Talk

George Floyd’s death: Holding up a mirror to institutional racism

Kanishk Tharoor | Updated on June 10, 2020 Published on June 10, 2020

Lives that matter: Anti-racist protests in the US and elsewhere signal a larger cultural change   -  REUTERS/CHRISTINNE MUSCHI

The grotesque murder of George Floyd has brought people to the streets at an unprecedented scale and led to a widespread desire to confront the long, tangled histories of racism undergirding many Western societies

* Protests are not just taking place in the US

* Many of those in the streets in the US and elsewhere are not black, but white

* The anti-racist protests in the US may succeed in winning some concrete measures

From my window in previous weeks, I watched ambulance after ambulance racing to our local hospital as novel coronavirus cases spiralled in New York City. The city has since flattened the curve, with new case counts and deaths plummeting. But another noise has descended over our neighbourhood: The non-stop drone of police helicopters and sirens. The US is now the epicentre of not just the novel coronavirus pandemic but also of a growing global protest movement against institutional racism.

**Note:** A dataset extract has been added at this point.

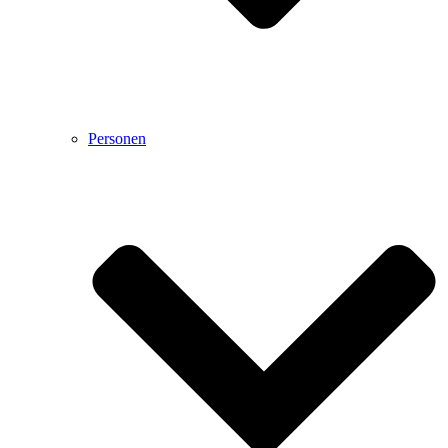
Personen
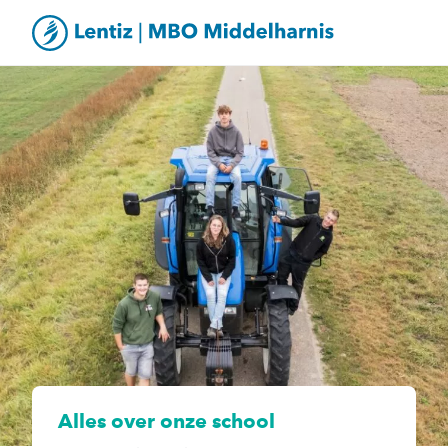
Alles over onze school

Every night for the past week, helicopters have circled overhead, following groups of protesters who are demanding justice, an end to police violence, and a real reckoning with abiding racism in the US. The helicopters have hovered over our building late at night, prompting residents to lean out of their windows and bang on pots and pans in solidarity with the many thousands in the streets.

Such protests are not new. I’d marched in several demonstrations here after police killings of other black men earlier. But the grotesque murder of George Floyd — a frankly unwatchable nine-minute video of his killing provoked the unrest — by police in the northern US city of Minneapolis has brought people to the streets at an unprecedented scale. As Tom Sugrue, a historian of US social movements, said: “I am hard pressed to think of any time in the past when we have had two straight weeks of large-scale protests in hundreds of places, from suburbs to big cities. The breadth and scale of the Floyd protests are staggering.”

And those protests are not just taking place in the US. In cities in other Western countries with long histories of racism — often tethered to imperialism — people have marched in huge “Black Lives Matter” demonstrations — from Madrid to Melbourne, Bristol to Brussels. Initially, many of these rallies merely expressed solidarity with their American counterparts and convened around American embassies or consulates. But soon they took on a more introspective character, railing against ingrained racism in their own countries. Protesters in Brussels climbed the statue of King Leopold II — the Belgian monarch whose brutal rule over the Congo from 1885 to 1908 killed 10 million people — and draped it with the flag of the Democratic Republic of Congo. Australians highlighted incidents of State and police abuse of aboriginal people. Protesters in Scotland drew attention to the imperial history of their cities, holding signs that read “Glasgow Was Built By Slaves”. In a now viral incident, protesters pulled down a statue in Bristol — an English port town that grew wealthy from the slave trade — of the slave trader Edward Colston and flung it into the river.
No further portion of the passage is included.